Top of Dataset

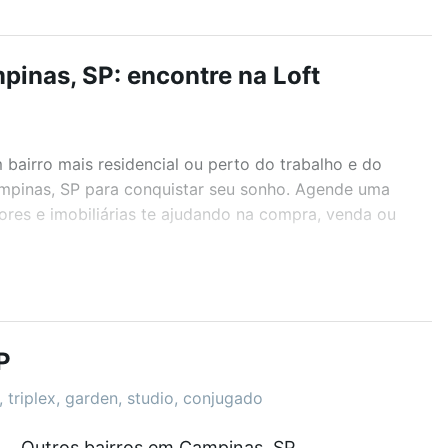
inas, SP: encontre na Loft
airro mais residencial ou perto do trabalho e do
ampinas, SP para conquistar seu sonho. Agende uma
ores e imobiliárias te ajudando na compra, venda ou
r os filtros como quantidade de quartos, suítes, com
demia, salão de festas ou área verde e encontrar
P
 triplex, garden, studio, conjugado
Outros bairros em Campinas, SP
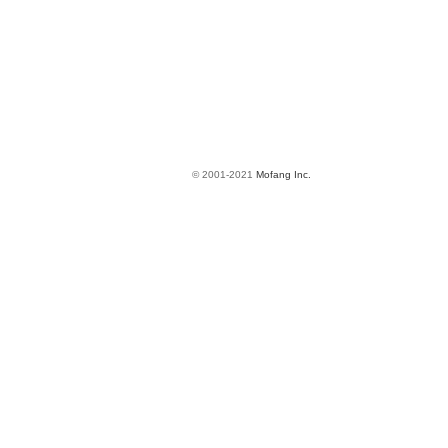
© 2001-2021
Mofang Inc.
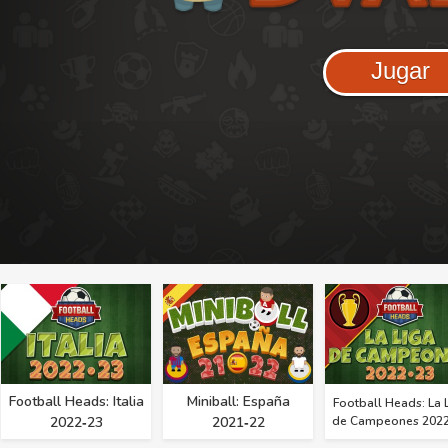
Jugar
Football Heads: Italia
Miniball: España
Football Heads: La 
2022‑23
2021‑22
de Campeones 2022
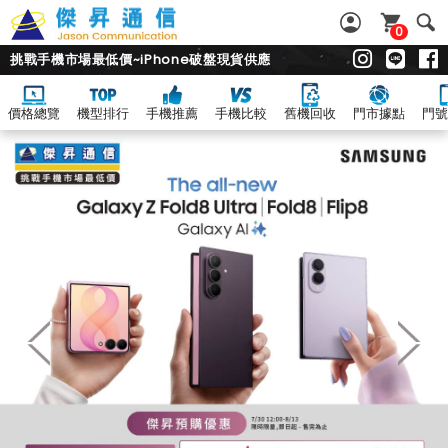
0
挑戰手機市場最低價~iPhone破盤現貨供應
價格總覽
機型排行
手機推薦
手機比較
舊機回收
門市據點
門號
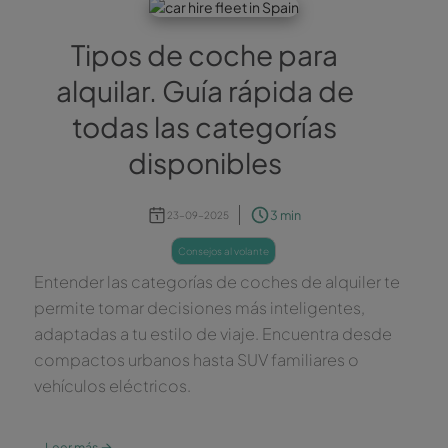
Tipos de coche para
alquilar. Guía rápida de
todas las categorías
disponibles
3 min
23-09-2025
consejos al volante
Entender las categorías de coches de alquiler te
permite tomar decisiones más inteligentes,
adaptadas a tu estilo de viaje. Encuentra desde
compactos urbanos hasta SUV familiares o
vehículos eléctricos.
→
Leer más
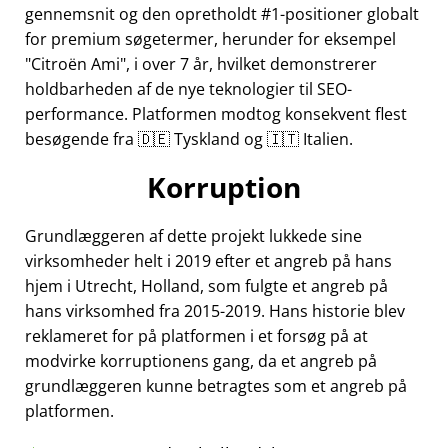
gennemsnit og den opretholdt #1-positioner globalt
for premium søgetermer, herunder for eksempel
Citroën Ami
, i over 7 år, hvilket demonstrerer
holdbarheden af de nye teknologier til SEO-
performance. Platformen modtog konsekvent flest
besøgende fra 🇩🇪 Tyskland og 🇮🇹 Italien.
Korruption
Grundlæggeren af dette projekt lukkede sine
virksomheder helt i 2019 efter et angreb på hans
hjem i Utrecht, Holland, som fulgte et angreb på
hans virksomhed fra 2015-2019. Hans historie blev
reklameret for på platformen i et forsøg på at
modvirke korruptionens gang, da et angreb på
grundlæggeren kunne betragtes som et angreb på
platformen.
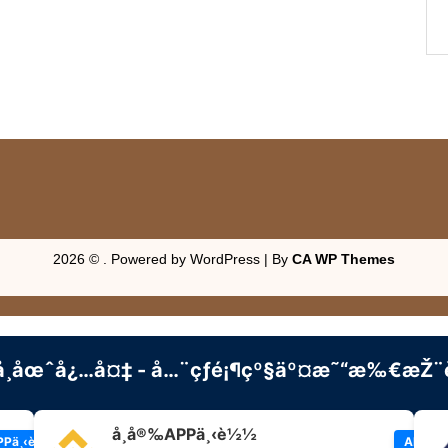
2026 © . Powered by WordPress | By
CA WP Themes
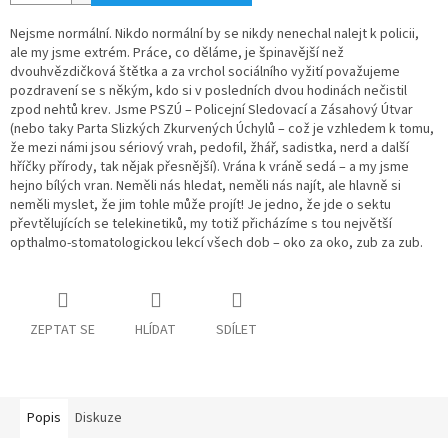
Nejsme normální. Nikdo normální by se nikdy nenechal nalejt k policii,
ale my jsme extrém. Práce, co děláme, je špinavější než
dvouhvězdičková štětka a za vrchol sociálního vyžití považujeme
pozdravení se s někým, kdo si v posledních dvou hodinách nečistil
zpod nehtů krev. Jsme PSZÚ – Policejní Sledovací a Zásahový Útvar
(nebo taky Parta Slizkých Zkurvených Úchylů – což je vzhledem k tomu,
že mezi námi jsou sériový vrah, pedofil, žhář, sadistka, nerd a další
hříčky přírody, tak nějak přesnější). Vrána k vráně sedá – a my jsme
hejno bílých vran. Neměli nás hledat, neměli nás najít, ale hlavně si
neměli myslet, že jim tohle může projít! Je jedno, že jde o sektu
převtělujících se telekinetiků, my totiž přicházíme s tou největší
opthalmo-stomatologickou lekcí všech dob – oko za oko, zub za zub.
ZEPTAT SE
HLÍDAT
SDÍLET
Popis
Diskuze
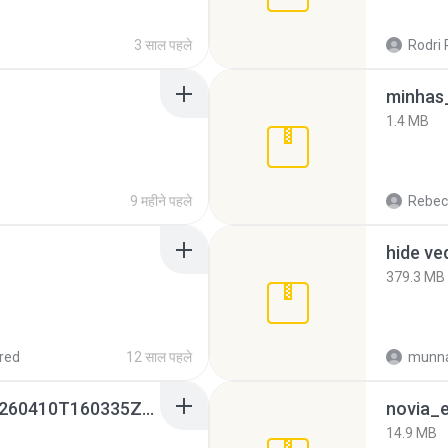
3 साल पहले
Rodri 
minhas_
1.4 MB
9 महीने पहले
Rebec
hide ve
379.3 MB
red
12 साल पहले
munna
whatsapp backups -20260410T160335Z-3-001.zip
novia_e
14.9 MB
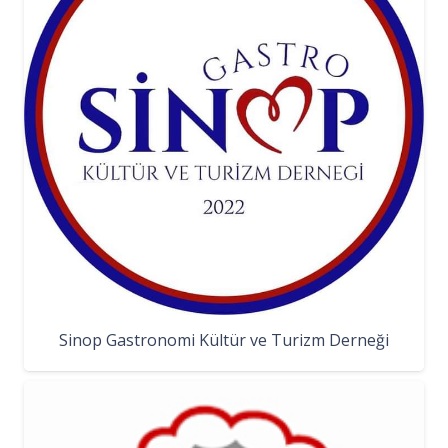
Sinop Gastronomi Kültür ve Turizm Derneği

Bottom of Dataset
Top of Dataset

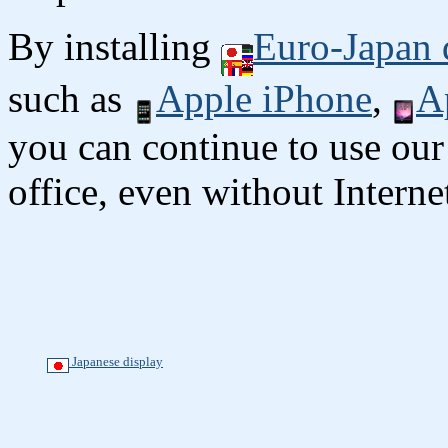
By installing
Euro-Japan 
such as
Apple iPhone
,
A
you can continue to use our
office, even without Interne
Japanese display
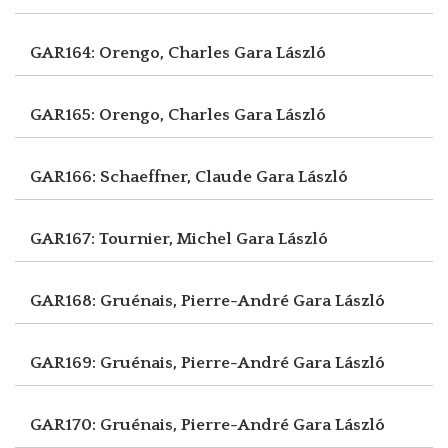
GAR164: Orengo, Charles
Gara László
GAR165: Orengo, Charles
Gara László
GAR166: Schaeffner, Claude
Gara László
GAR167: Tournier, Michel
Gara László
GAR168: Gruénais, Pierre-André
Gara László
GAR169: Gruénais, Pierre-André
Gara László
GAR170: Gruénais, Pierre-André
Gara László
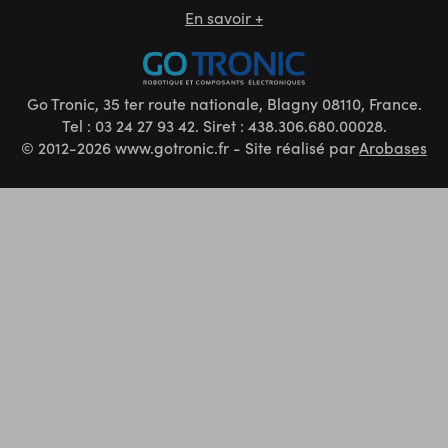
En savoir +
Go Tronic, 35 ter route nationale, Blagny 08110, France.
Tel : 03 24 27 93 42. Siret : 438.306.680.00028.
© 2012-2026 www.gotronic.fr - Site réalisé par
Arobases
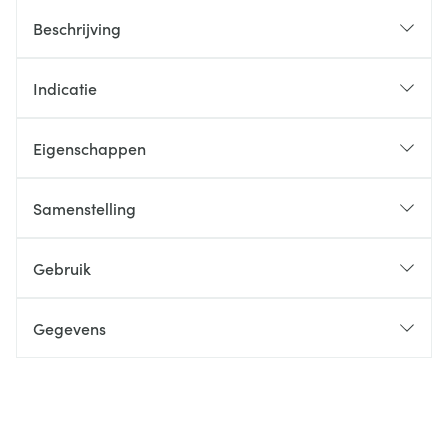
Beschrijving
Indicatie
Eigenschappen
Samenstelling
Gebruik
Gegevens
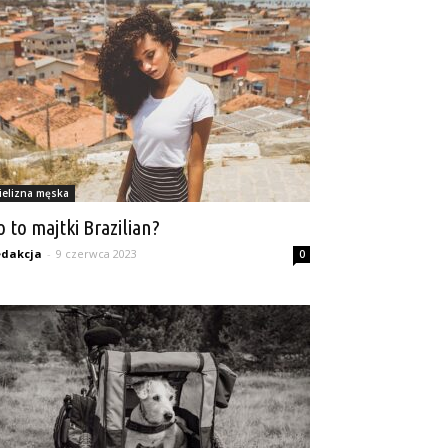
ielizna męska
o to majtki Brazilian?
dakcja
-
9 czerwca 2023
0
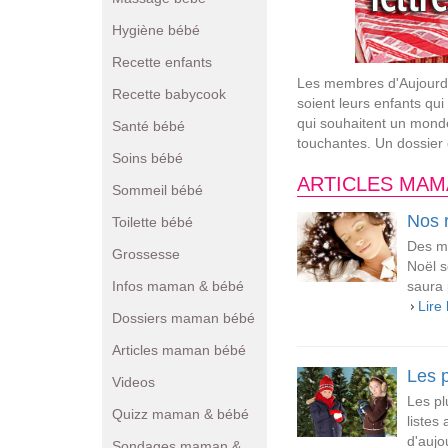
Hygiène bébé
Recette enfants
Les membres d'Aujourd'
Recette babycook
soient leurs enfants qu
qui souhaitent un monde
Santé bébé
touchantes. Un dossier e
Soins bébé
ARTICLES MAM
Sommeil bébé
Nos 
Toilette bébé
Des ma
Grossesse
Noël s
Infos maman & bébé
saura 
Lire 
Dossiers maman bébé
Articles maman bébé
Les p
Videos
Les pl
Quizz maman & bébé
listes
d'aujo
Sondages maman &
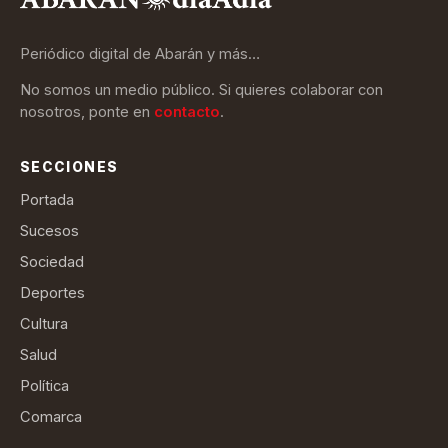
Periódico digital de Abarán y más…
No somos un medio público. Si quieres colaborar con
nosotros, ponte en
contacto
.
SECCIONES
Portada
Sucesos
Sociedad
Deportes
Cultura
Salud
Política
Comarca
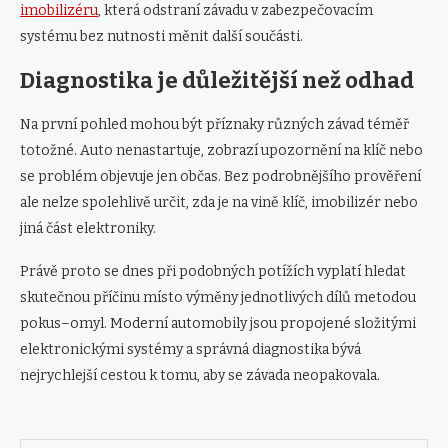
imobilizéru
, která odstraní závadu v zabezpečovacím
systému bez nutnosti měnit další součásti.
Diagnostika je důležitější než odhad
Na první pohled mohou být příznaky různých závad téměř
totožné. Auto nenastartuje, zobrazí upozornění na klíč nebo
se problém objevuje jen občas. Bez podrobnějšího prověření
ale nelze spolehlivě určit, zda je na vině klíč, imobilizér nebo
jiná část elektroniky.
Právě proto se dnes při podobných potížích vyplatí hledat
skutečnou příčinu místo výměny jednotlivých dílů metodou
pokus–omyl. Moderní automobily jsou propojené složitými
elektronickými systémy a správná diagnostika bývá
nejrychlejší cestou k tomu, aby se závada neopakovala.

Bottom of Dataset
Top of Dataset

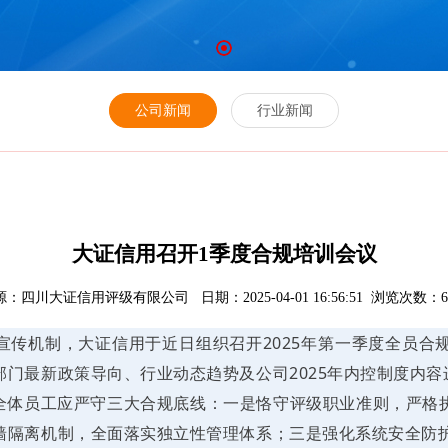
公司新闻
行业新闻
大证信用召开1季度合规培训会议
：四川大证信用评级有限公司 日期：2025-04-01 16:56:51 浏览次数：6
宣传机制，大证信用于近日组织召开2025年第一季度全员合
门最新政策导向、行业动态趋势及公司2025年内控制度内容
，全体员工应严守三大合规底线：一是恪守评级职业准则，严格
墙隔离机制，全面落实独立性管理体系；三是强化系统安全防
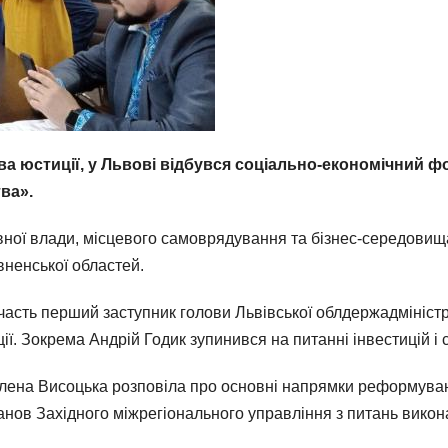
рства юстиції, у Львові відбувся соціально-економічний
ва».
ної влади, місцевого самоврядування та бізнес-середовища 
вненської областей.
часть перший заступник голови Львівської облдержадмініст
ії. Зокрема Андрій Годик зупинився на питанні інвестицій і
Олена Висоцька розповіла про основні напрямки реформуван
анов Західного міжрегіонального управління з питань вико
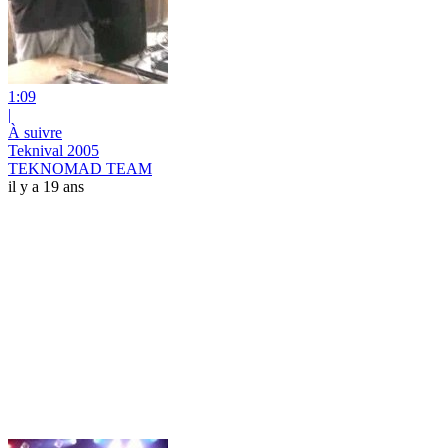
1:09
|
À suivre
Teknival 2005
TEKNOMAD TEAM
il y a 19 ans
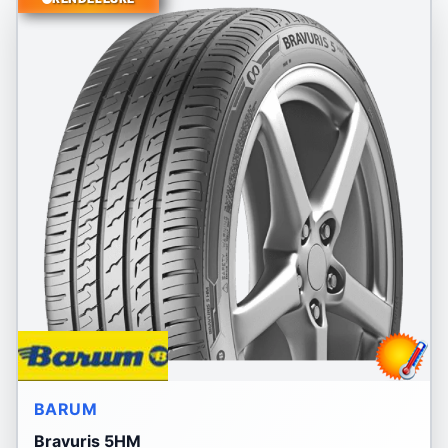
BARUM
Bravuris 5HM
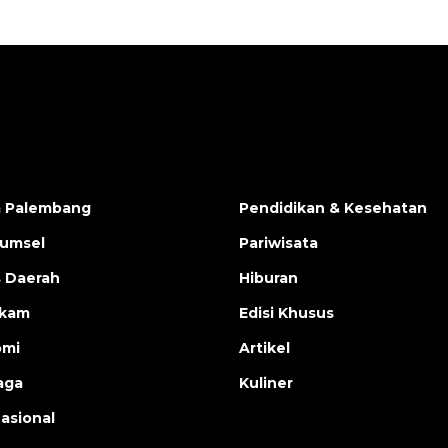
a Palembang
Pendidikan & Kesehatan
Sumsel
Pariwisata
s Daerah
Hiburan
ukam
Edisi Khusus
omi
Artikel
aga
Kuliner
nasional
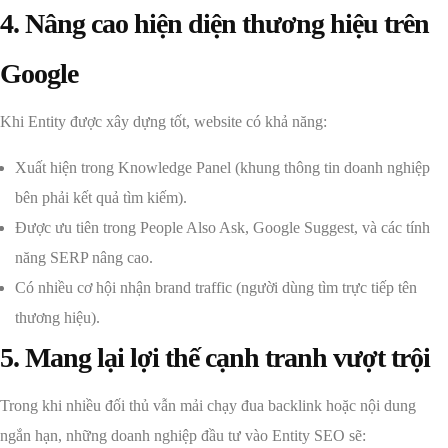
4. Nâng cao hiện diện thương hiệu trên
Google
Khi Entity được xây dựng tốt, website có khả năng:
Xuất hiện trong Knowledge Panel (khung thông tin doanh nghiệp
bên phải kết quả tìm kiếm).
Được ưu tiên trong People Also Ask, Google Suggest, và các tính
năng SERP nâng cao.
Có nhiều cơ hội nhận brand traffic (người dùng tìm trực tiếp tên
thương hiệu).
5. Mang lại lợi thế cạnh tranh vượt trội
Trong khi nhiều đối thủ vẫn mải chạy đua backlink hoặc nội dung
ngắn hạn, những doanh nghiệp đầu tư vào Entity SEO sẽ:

Bottom of Dataset

* _Exercise_
Looking at the entries, work out how many lines include the word "Football" and give the number by itself.

* _Solution for this problem_
2